A partir do projeto e depois da associação, as mulheres envolvidas romperam com a situação de dependência financeira dos maridos e pais e passaram a ser protagonistas da própria história. Hoje As Coralinas tem um espaço no Mercado Municipal cedido pela Prefeitura da Cidade de Goiás onde elas vendem os produtos e, aos poucos, se tornou um ponto de cultura. “E nós aproveitamos a visibilidade do FICA para mostrar o que a comunidade tem e faz, a cultura local produzida como o patrimônio imaterial, saberes e tradições e também fazer um diálogo entre gerações”, explicou Ebe Lima Siqueira.


A mestra cozinheira da manhã de sábado, dia 9, é um grande exemplo deste empoderamento. Ao contar a própria história, Juraci Aquino se emociona, em especial quando relembra que foi lavadeira, passadeira, doméstica, até se tornar uma empreendedora. E foi com o dinheiro do trabalho árduo que criou os nove filhos, todos “estudados”, como ela diz. Aos 73 anos ela ainda continua fazendo os deliciosos bolinhos de arroz, mas não mais para vender como antigamente.

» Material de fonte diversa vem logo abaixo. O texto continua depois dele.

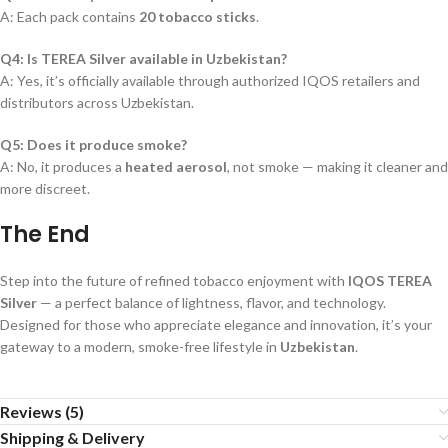
A: Each pack contains
20 tobacco sticks
.
Q4: Is TEREA Silver available in Uzbekistan?
A: Yes, it’s officially available through authorized IQOS retailers and
distributors across Uzbekistan.
Q5: Does it produce smoke?
A: No, it produces a
heated aerosol
, not smoke — making it cleaner and
more discreet.
The End
Step into the future of refined tobacco enjoyment with
IQOS TEREA
Silver
— a perfect balance of lightness, flavor, and technology.
Designed for those who appreciate elegance and innovation, it’s your
gateway to a modern, smoke-free lifestyle in
Uzbekistan
.
Reviews (5)
Shipping & Delivery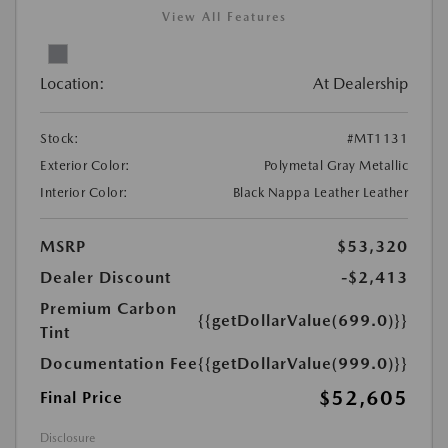
View All Features
Location:
At Dealership
Stock:
#MT1131
Exterior Color:
Polymetal Gray Metallic
Interior Color:
Black Nappa Leather Leather
MSRP
$53,320
Dealer Discount
-$2,413
Premium Carbon
{{getDollarValue(699.0)}}
Tint
Documentation Fee
{{getDollarValue(999.0)}}
$52,605
Final Price
Disclosure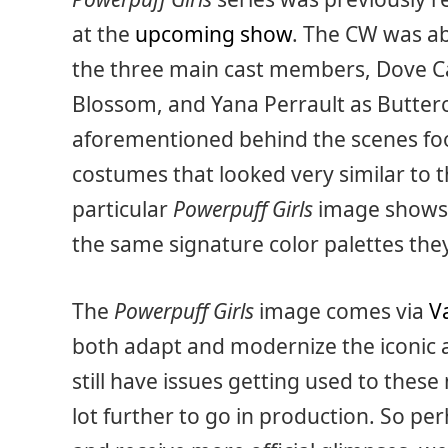
at the
upcoming show
. The CW was ab
the three main cast members, Dove C
Blossom, and Yana Perrault as Buttercu
aforementioned behind the scenes foo
costumes that looked very similar to t
particular
Powerpuff Girls
image shows o
the same signature color palettes the
The
Powerpuff Girls
image comes via
V
both adapt and modernize the iconic 
still have issues getting used to these 
lot further to go in production. So p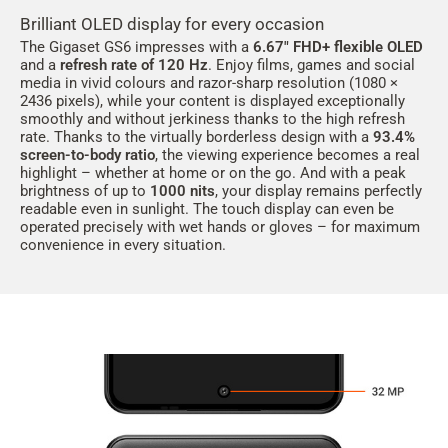
Brilliant OLED display for every occasion
The Gigaset GS6 impresses with a
6.67" FHD+ flexible OLED
and a
refresh rate of 120 Hz
. Enjoy films, games and social
media in vivid colours and razor-sharp resolution (1080 ×
2436 pixels), while your content is displayed exceptionally
smoothly and without jerkiness thanks to the high refresh
rate. Thanks to the virtually borderless design with a
93.4%
screen-to-body ratio
, the viewing experience becomes a real
highlight – whether at home or on the go. And with a peak
brightness of up to
1000 nits
, your display remains perfectly
readable even in sunlight. The touch display can even be
operated precisely with wet hands or gloves – for maximum
convenience in every situation.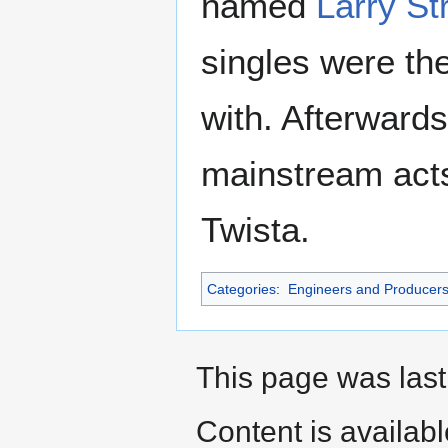
named
Larry S
singles were th
with. Afterwards
mainstream acts
Twista.
Categories
:
Engineers and Producer
This page was last
Content is availab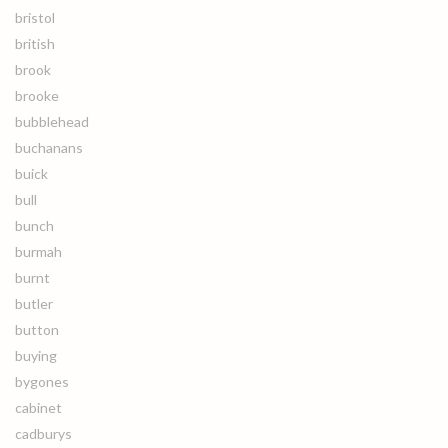
bristol
british
brook
brooke
bubblehead
buchanans
buick
bull
bunch
burmah
burnt
butler
button
buying
bygones
cabinet
cadburys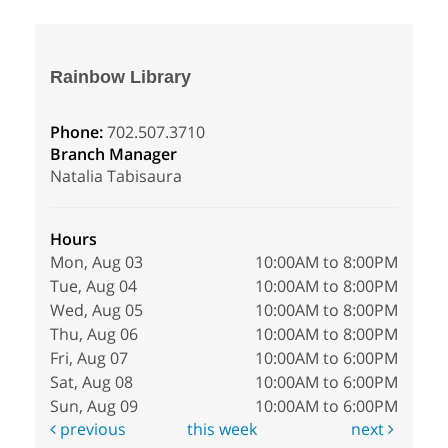
Rainbow Library
Phone:
702.507.3710
Branch Manager
Natalia Tabisaura
Hours
Mon, Aug 03
10:00AM to 8:00PM
Tue, Aug 04
10:00AM to 8:00PM
Wed, Aug 05
10:00AM to 8:00PM
Thu, Aug 06
10:00AM to 8:00PM
Fri, Aug 07
10:00AM to 6:00PM
Sat, Aug 08
10:00AM to 6:00PM
Sun, Aug 09
10:00AM to 6:00PM
previous
this week
next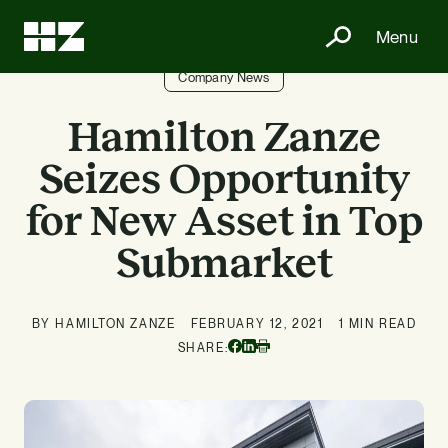
Menu
Company News
Hamilton Zanze
Seizes Opportunity
for New Asset in Top
Submarket
BY HAMILTON ZANZE
FEBRUARY 12, 2021
1 MIN READ
Facebook
Linkedin
SHARE:
Print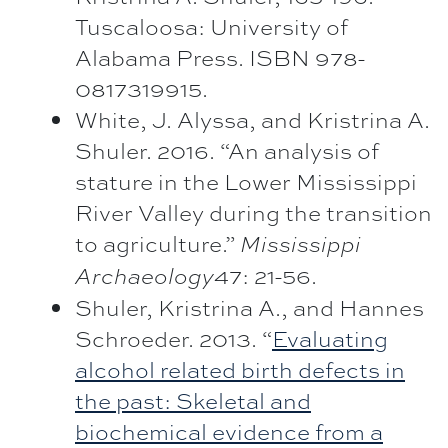
Tuscaloosa: University of
Alabama Press. ISBN 978-
0817319915.
White, J. Alyssa, and Kristrina A.
Shuler. 2016. “An analysis of
stature in the Lower Mississippi
River Valley during the transition
to agriculture.”
Mississippi
47: 21-56.
Archaeology
Shuler, Kristrina A., and Hannes
Schroeder. 2013. “
Evaluating
alcohol related birth defects in
the past: Skeletal and
biochemical evidence from a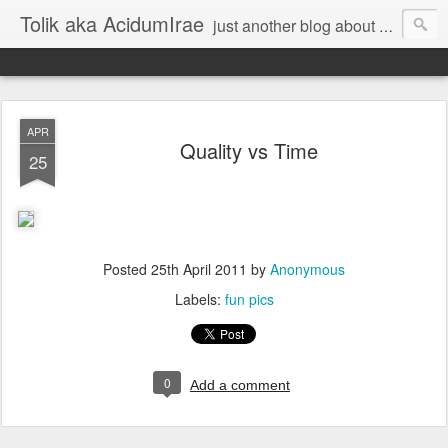
Tolik aka AcidumIrae
just another blog about nothing
APR
Quality vs Time
25
Posted
25th April 2011
by
Anonymous
Labels:
fun pics
0
Add a comment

Mas você caro leitor ou leitora, deve estar curioso/a para saber esta receita tradicional da dona Juraci. E tem uma curiosidade nesta receita. É da família dela, mas Juraci nunca acertou a receita original. Ficava seco demais, mole demais. E ela, com as mãos prendadas foi adaptando até criar a própria receita.


Bolinho de arroz



1 prato de açúcar

1 prato de leite

1 prato de óleo

1 colher (das de arroz, grande) de manteiga

1 quilo de fubá de arroz

1 prato de queijio curado ralado

1 forminha de farinha de trigo para dar liga (umas duas colheres de sopa)

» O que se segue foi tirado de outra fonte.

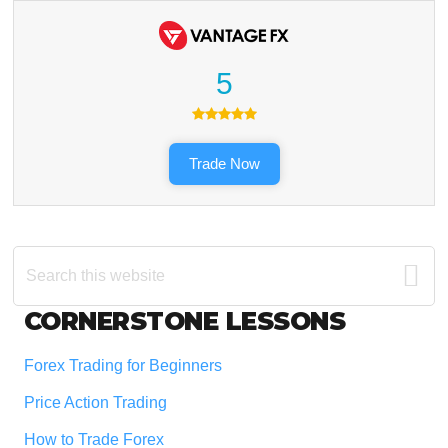
5
Trade Now
Search
this
website
Footer
CORNERSTONE LESSONS
Forex Trading for Beginners
Price Action Trading
How to Trade Forex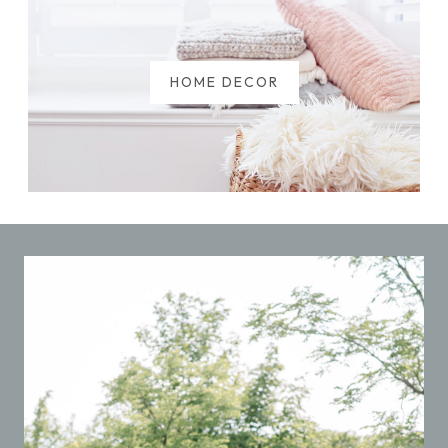
HOME DECOR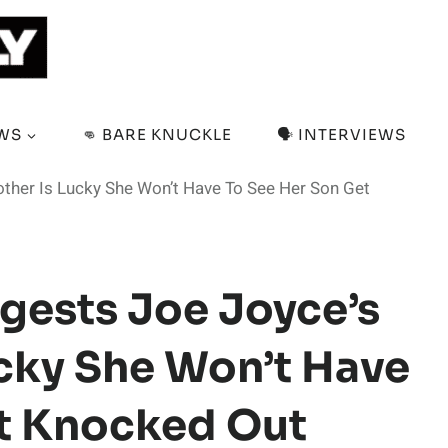
EWS
👊 BARE KNUCKLE
🗣️ INTERVIEWS
other Is Lucky She Won’t Have To See Her Son Get
gests Joe Joyce’s
ucky She Won’t Have
et Knocked Out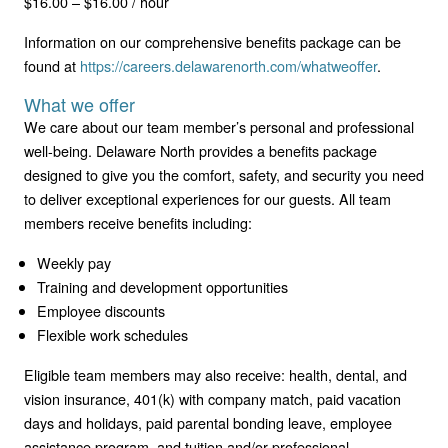
$16.00 – $16.00 / hour
Information on our comprehensive benefits package can be
found at
https://careers.delawarenorth.com/whatweoffer
.
What we offer
We care about our team member’s personal and professional
well-being. Delaware North provides a benefits package
designed to give you the comfort, safety, and security you need
to deliver exceptional experiences for our guests. All team
members receive benefits including:
Weekly pay
Training and development opportunities
Employee discounts
Flexible work schedules
Eligible team members may also receive: health, dental, and
vision insurance, 401(k) with company match, paid vacation
days and holidays, paid parental bonding leave, employee
assistance program, and tuition and/or professional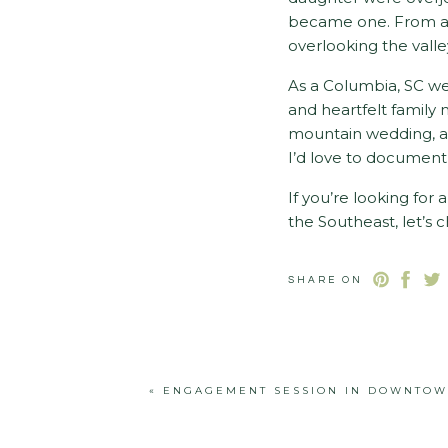
became one. From an 
overlooking the valle
As a Columbia, SC w
and heartfelt family
mountain wedding, an
I’d love to document 
If you’re looking fo
the Southeast, let’s
photography experi
SHARE ON
«
ENGAGEMENT SESSION IN DOWNTOW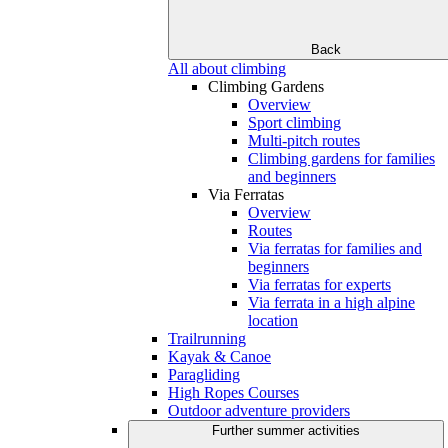
Back
All about climbing
Climbing Gardens
Overview
Sport climbing
Multi-pitch routes
Climbing gardens for families
and beginners
Via Ferratas
Overview
Routes
Via ferratas for families and
beginners
Via ferratas for experts
Via ferrata in a high alpine
location
Trailrunning
Kayak & Canoe
Paragliding
High Ropes Courses
Outdoor adventure providers
Further summer activities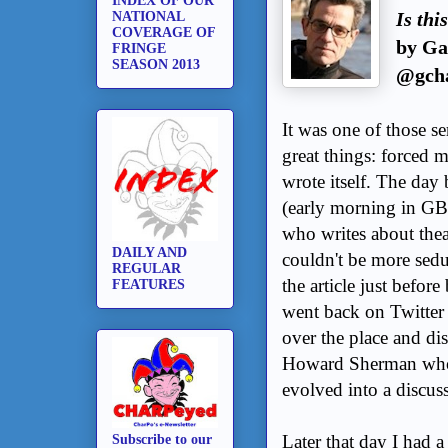
INDEX OF OUR
Is th
NATIONAL
COVERAGE OF
by Ga
FRINGE
SEASON 2013
@gcha
It was one of those s
great things: forced m
wrote itself. The day 
(early morning in GB
who writes about theat
DAILY AND
couldn't be more sed
REGULAR
the article just befor
FEATURES
went back on Twitter 
over the place and di
Howard Sherman who w
evolved into a discuss
Later that day I had 
Subscribe to our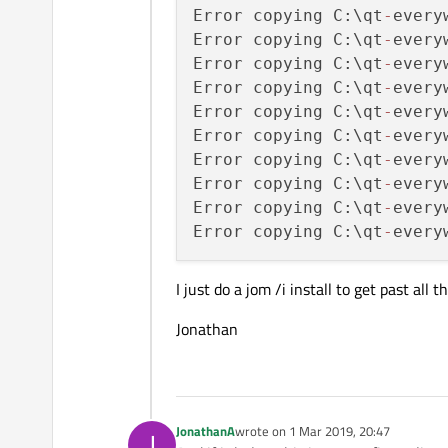
Error copying C:\qt
-
every
Error copying C:\qt
-
every
Error copying C:\qt
-
every
Error copying C:\qt
-
every
Error copying C:\qt
-
every
Error copying C:\qt
-
every
Error copying C:\qt
-
every
Error copying C:\qt
-
every
Error copying C:\qt
-
every
Error copying C:\qt
-
every
I just do a jom /i install to get past all
Jonathan
JonathanA
wrote on
1 Mar 2019, 20:47
J
last edited by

2 colheres de sopa de fermento químico

3 ovos

Leite até dar o ponto




Foto: Maria Luiza Graner


Primeiro ferva o leite e o óleo. Depois escalde o fubá de arroz e mexa bem. Em seguida acrescente o açúcar e os outros ingredientes, menos o fermento, e misture bem e bastante para esfriar a massa. Vá colocando o leite até dar o ponto, que é quase líquido, sempre mexendo bem e depois acrescente o fermento. Continue mexendo e deixe descansar por alguns minutos. Depois é só colocar nas forminhas untadas e assar. Um detalhe: esta massa pode ficar na geladeira por até três meses. Quando for usá-la é só acrescentar mais leite para voltar a consistência mais mole da massa e um pouco de fermento.


O sabor do licor


Foto: Maria Luiza Graner


Fazer o próprio licor é algo que para muitos parece complicado. Mas a jornalista e licoreira Laurenice Noleto faz com maestria e mostrou ser mais simples que muitos imaginavam. Esta foi a segunda oficina promovida pela Associação As Coralinas e também despertou a curiosidades de quem passou pelo Mercado Municipal.

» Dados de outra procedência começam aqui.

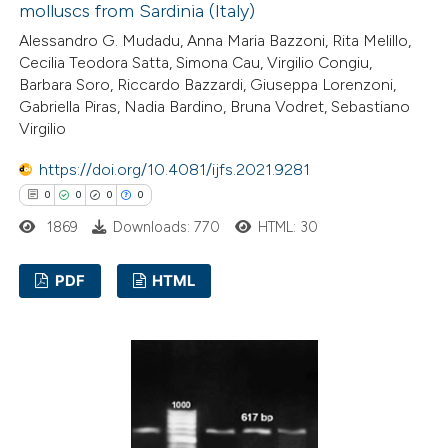
molluscs from Sardinia (Italy)
Alessandro G. Mudadu, Anna Maria Bazzoni, Rita Melillo,
Cecilia Teodora Satta, Simona Cau, Virgilio Congiu,
Barbara Soro, Riccardo Bazzardi, Giuseppa Lorenzoni,
Gabriella Piras, Nadia Bardino, Bruna Vodret, Sebastiano
Virgilio
https://doi.org/10.4081/ijfs.2021.9281
0
0
0
0
1869
Downloads: 770
HTML: 30
PDF
HTML
0
Citing Publications
0
Supporting
0
Mentioning
0
Contrasting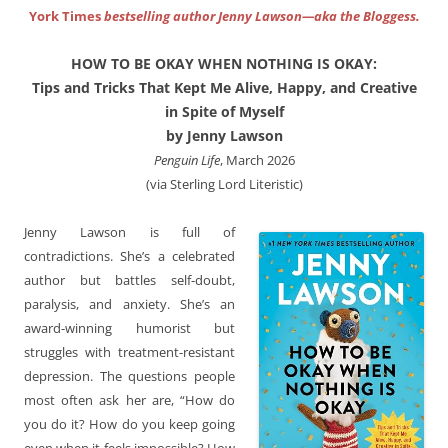
York Times
bestselling author Jenny Lawson—aka the Bloggess.
HOW TO BE OKAY WHEN NOTHING IS OKAY:
Tips and Tricks That Kept Me Alive, Happy, and Creative
in Spite of Myself
by Jenny Lawson
Penguin Life
, March 2026
(via Sterling Lord Literistic)
Jenny Lawson is full of
contradictions. She’s a celebrated
author but battles self-doubt,
paralysis, and anxiety. She’s an
award-winning humorist but
struggles with treatment-resistant
depression. The questions people
most often ask her are, “How do
you do it? How do you keep going
even when it feels impossible? How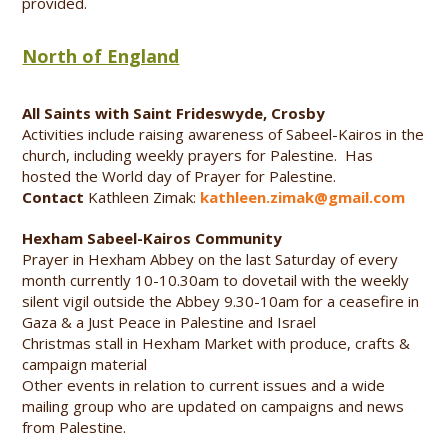
provided.
North of England
All Saints with Saint Frideswyde, Crosby
Activities include raising awareness of Sabeel-Kairos in the
church, including weekly prayers for Palestine. Has
hosted the World day of Prayer for Palestine.
Contact
Kathleen Zimak:
kathleen.zimak@gmail.com
Hexham Sabeel-Kairos Community
Prayer in Hexham Abbey on the last Saturday of every
month currently 10-10.30am to dovetail with the weekly
silent vigil outside the Abbey 9.30-10am for a ceasefire in
Gaza & a Just Peace in Palestine and Israel
Christmas stall in Hexham Market with produce, crafts &
campaign material
Other events in relation to current issues and a wide
mailing group who are updated on campaigns and news
from Palestine.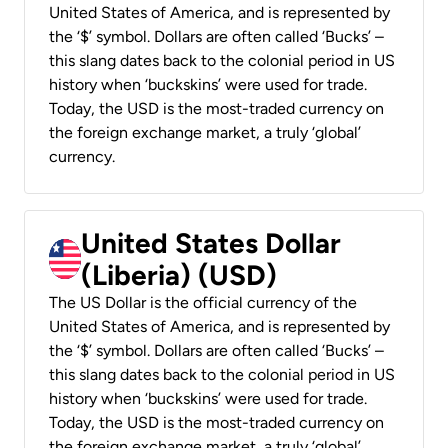
United States of America, and is represented by
the ‘$’ symbol. Dollars are often called ‘Bucks’ –
this slang dates back to the colonial period in US
history when ‘buckskins’ were used for trade.
Today, the USD is the most-traded currency on
the foreign exchange market, a truly ‘global’
currency.
United States Dollar
(Liberia) (USD)
The US Dollar is the official currency of the
United States of America, and is represented by
the ‘$’ symbol. Dollars are often called ‘Bucks’ –
this slang dates back to the colonial period in US
history when ‘buckskins’ were used for trade.
Today, the USD is the most-traded currency on
the foreign exchange market, a truly ‘global’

Ela ensinou a fazer o licor de pequi, fruto tradicional e de sabor forte muito encontrado em Goiás. E um detalhe também chama a atenção. Laurenice, também conhecida como Nonô, é uma mulher guerreira e empreendedora. Começou a fazer licores quando se aposentou da profissão de jornalista. “Não queria ficar parada”, contou. E ela foi em busca de informações para colocar os licores no mercado.


As cores da natureza


Foto: Maria Luiza Graner


Tintas naturais foram utilizadas para mostrar, durante a oficina de artes plásticas, como é possível pintar com cores fabricadas pela própria natureza. A oficina Mistureza foi uma promoção da Faculdade de Artes Visuais da UEG. Os participantes tiveram à disposição tintas feitas com jenipapo, couve, boldo, beterraba, pau brasil, urucum, açafrão.


De acordo com Jéssica Camargo Cardoso, aluna do curso de artes visuais da UEG, a ideia da oficina foi promover um resgate e reaproveitamento do que tem na natureza. “Uma forma alternativa de fazer pinturas, muito semelhante como nossos antepassados”, explicou.